Last week I managed to find some pea straw (and had it delivered last week, thankfully, as I am now wondering if the supplies went up in the fires) and have been busily and happily mulching. Yesterday I drew up a watering schedule, without which I am always hopelessly lost.

View to the left is standing beside the potting shed looking north. Both the rambling roses which cover the shed and the view are stunning. This was taken the morning after the bushfires ... the night before these hills were ablaze. Then, just after I'd taken this photo, the clouds scudded in, and rain and snow arrived. Weather!

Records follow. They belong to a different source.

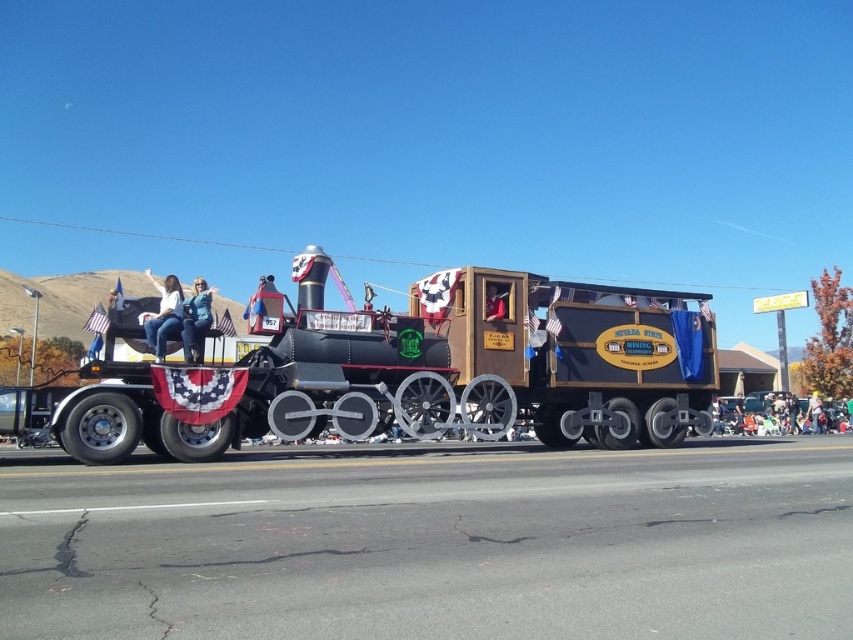 Does shiny black locomotive at center have a larger size compared to red fabric at center?

Indeed, shiny black locomotive at center has a larger size compared to red fabric at center.

Find the location of a particular element. shiny black locomotive at center is located at coordinates point(413,369).

Image resolution: width=853 pixels, height=640 pixels. What are the coordinates of `shiny black locomotive at center` in the screenshot? It's located at (413, 369).

Does red fabric at center lie behind light brown leather jacket at center?

No, it is in front of light brown leather jacket at center.

Can you confirm if red fabric at center is positioned to the right of light brown leather jacket at center?

No, red fabric at center is not to the right of light brown leather jacket at center.

Is point (497, 307) farther from viewer compared to point (816, 396)?

No, (497, 307) is in front of (816, 396).

This screenshot has height=640, width=853. I want to click on red fabric at center, so click(x=492, y=304).

Is white fabric pants at left smaller than light brown leather jacket at center?

Incorrect, white fabric pants at left is not smaller in size than light brown leather jacket at center.

Measure the distance between white fabric pants at left and light brown leather jacket at center.

The distance of white fabric pants at left from light brown leather jacket at center is 27.51 meters.

Is point (149, 328) positioned in front of point (819, 410)?

Yes, it is.

Where is `white fabric pants at left`? white fabric pants at left is located at coordinates (163, 316). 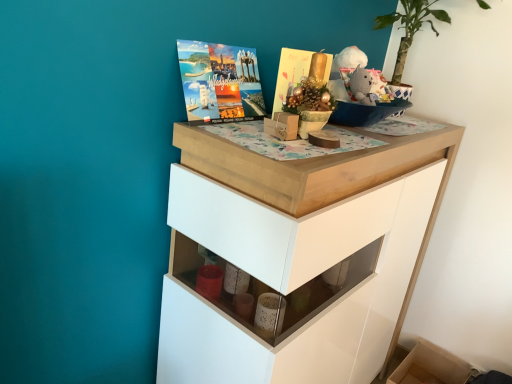 You are a GUI agent. You are given a task and a screenshot of the screen. Output one action in this format:
    pyautogui.click(x=<x>, y=<y>)
    Task: Click on the free point in front of matte brown box at center
    The width and height of the screenshot is (512, 384).
    Given the screenshot: What is the action you would take?
    pyautogui.click(x=281, y=152) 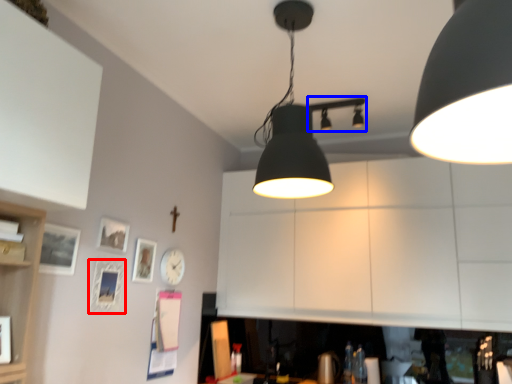 Question: Among these objects, which one is nearest to the camera, picture frame (highlighted by a red box) or lamp (highlighted by a blue box)?

Choices:
 (A) picture frame
 (B) lamp

Answer: (A) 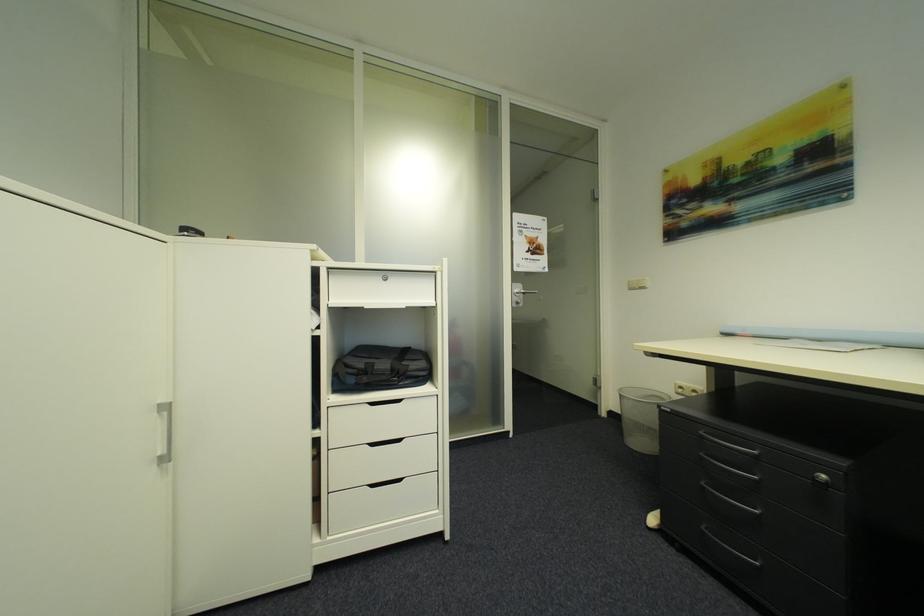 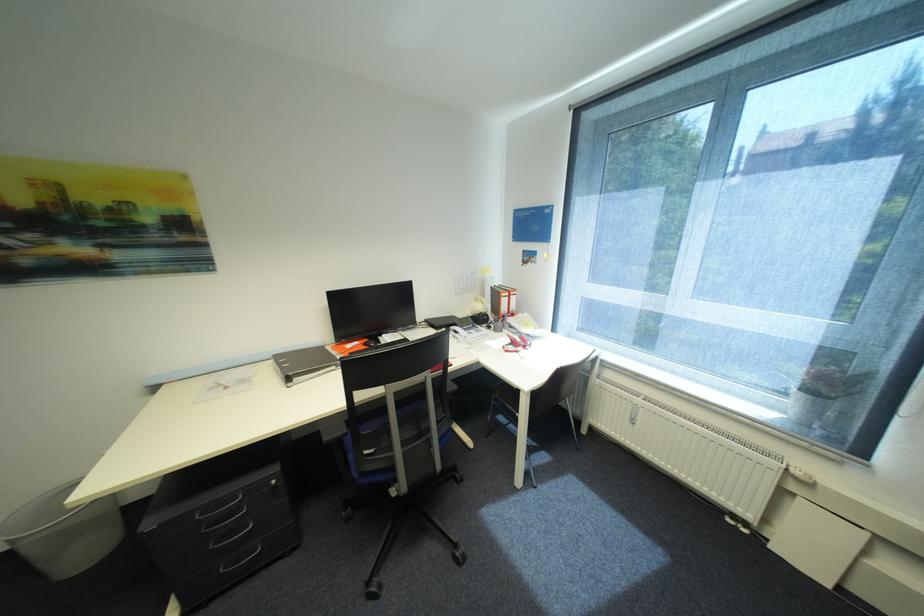 The images are taken continuously from a first-person perspective. In which direction is your viewpoint rotating?

The rotation direction of the camera is right-down. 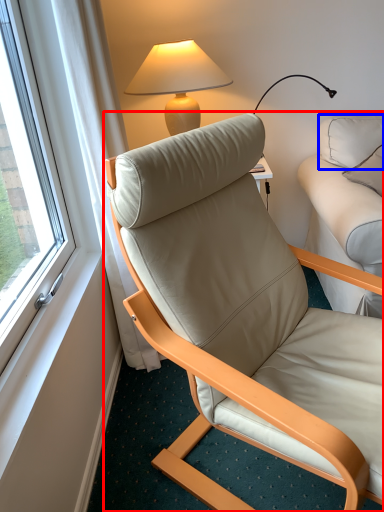 Question: Among these objects, which one is farthest to the camera, chair (highlighted by a red box) or pillow (highlighted by a blue box)?

Choices:
 (A) chair
 (B) pillow

Answer: (B) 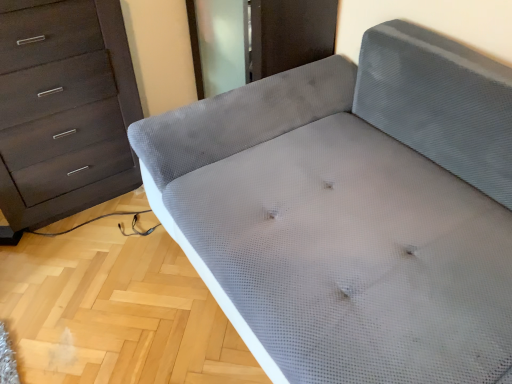 You are a GUI agent. You are given a task and a screenshot of the screen. Output one action in this format:
    pyautogui.click(x=<x>, y=<y>)
    Task: Click on the matte dark brown chest of drawers at left
    The image size is (512, 384).
    Given the screenshot: What is the action you would take?
    pyautogui.click(x=63, y=110)

The image size is (512, 384). What do you see at coordinates (63, 110) in the screenshot? I see `matte dark brown chest of drawers at left` at bounding box center [63, 110].

Measure the distance between point (109, 114) and camera.

5.44 feet.

Find the location of a particular element. The image size is (512, 384). gray fabric couch at center is located at coordinates (352, 211).

The image size is (512, 384). What do you see at coordinates (352, 211) in the screenshot? I see `gray fabric couch at center` at bounding box center [352, 211].

I want to click on matte dark brown chest of drawers at left, so click(x=63, y=110).

Is matte dark brown chest of drawers at left at the right side of gray fabric couch at center?

No.

Consider the image. Between matte dark brown chest of drawers at left and gray fabric couch at center, which one is positioned behind?

matte dark brown chest of drawers at left.

Does point (88, 13) appear closer or farther from the camera than point (408, 120)?

Point (88, 13) is closer to the camera than point (408, 120).

Based on the photo, from the image's perspective, relative to gray fabric couch at center, is matte dark brown chest of drawers at left above or below?

matte dark brown chest of drawers at left is above gray fabric couch at center.

From a real-world perspective, is matte dark brown chest of drawers at left under gray fabric couch at center?

No.

Is matte dark brown chest of drawers at left thinner than gray fabric couch at center?

Indeed, matte dark brown chest of drawers at left has a lesser width compared to gray fabric couch at center.

Can you confirm if matte dark brown chest of drawers at left is taller than gray fabric couch at center?

Indeed, matte dark brown chest of drawers at left has a greater height compared to gray fabric couch at center.

Based on their sizes in the image, would you say matte dark brown chest of drawers at left is bigger or smaller than gray fabric couch at center?

Considering their sizes, matte dark brown chest of drawers at left takes up less space than gray fabric couch at center.

Is matte dark brown chest of drawers at left inside or outside of gray fabric couch at center?

matte dark brown chest of drawers at left is not inside gray fabric couch at center, it's outside.

Is matte dark brown chest of drawers at left in contact with gray fabric couch at center?

There is a gap between matte dark brown chest of drawers at left and gray fabric couch at center.

Could you tell me if matte dark brown chest of drawers at left is facing gray fabric couch at center?

No, matte dark brown chest of drawers at left is not turned towards gray fabric couch at center.

How different are the orientations of matte dark brown chest of drawers at left and gray fabric couch at center in degrees?

90.8 degrees separate the facing orientations of matte dark brown chest of drawers at left and gray fabric couch at center.

The width and height of the screenshot is (512, 384). What are the coordinates of `the chest of drawers located above the gray fabric couch at center (from the image's perspective)` in the screenshot? It's located at (63, 110).

Based on the photo, considering the relative positions of gray fabric couch at center and matte dark brown chest of drawers at left in the image provided, is gray fabric couch at center to the right of matte dark brown chest of drawers at left from the viewer's perspective?

Yes, gray fabric couch at center is to the right of matte dark brown chest of drawers at left.

Considering the relative positions of gray fabric couch at center and matte dark brown chest of drawers at left in the image provided, is gray fabric couch at center in front of matte dark brown chest of drawers at left?

Yes, it is.

Considering the positions of point (211, 205) and point (97, 163), is point (211, 205) closer or farther from the camera than point (97, 163)?

Clearly, point (211, 205) is closer to the camera than point (97, 163).

From the image's perspective, does gray fabric couch at center appear lower than matte dark brown chest of drawers at left?

Indeed, from the image's perspective, gray fabric couch at center is shown beneath matte dark brown chest of drawers at left.

From a real-world perspective, who is located higher, gray fabric couch at center or matte dark brown chest of drawers at left?

matte dark brown chest of drawers at left.

Considering the relative sizes of gray fabric couch at center and matte dark brown chest of drawers at left in the image provided, is gray fabric couch at center wider than matte dark brown chest of drawers at left?

Yes.

Is gray fabric couch at center taller than matte dark brown chest of drawers at left?

In fact, gray fabric couch at center may be shorter than matte dark brown chest of drawers at left.

Considering the sizes of objects gray fabric couch at center and matte dark brown chest of drawers at left in the image provided, who is smaller, gray fabric couch at center or matte dark brown chest of drawers at left?

With smaller size is matte dark brown chest of drawers at left.

Is matte dark brown chest of drawers at left inside gray fabric couch at center?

I've decided I want a rose garden. I can't believe this. When I first started gardening seriously about ten years ago I swore I would never have a rose in my garden, mainly because I hate the hybrid tea horrid shrub. But now that I've discovered the 'old' roses, I am a lost woman. I think I will turn the sunken area into a rose garden with herbaceous perennials, peonies and such like. Lilies, too, perhaps.

26th October 2006:

I am currently trying my best to aid two terribly incompetent blackbird parents raise their equally silly young, but in the face of all this incompetence and silliness ... God knows if the two chicks will survive. The parents pushed the chicks out of the nest too young, still a couple of weeks to go before they can fly, and so now they're living on ground level among the outdoor pots outside the potting shed. If I put them in a nice warm box they escape.

Another fifty bales of pea straw this week, and this will, hopefully, complete my mulching. I want to mulch out the side garden which has not yet been touched to get rid of lawn and weeds, and then plant it out next winter/spring.

The Russell Lupins are forming great spikes - wonderful! They are doing so well at the edge of the bog garden that I'll save seed from them, grow on, and transplant into all the other wet hard to grow areas of the front garden.

All the trees continue to green out, although two of the paper birches are not doing so well (but I have hopes, I have hopes) and the perennials continue to clothe themselves for summer. I wish (for the six hundredth time) that I could just fast forward several years to see a mature result.

29th October 2006:

Well ... the cats ate the blackbird chicks. Darwinism at its best, I guess.

Been weeding ... thought about decanting the meadow saffron from their pots to plant out in the garden for their autumn flowering, but they had such strange shapes ... so think maybe they need a little more maturing in the pots.

Strange, strange weather. Snow and ice over the past few days. Only light snow here, and the garden has been fine - but who would expect snow this late in the year, and after the raging bushfires of but a few weeks ago?

I have finally planted out from tubes into pots my 400-odd bay trees. I sitll am not sure what I will do with them ... the tree gardenia hedge is doing poorly, so I may end up planting them out as a hedge as I originally intended.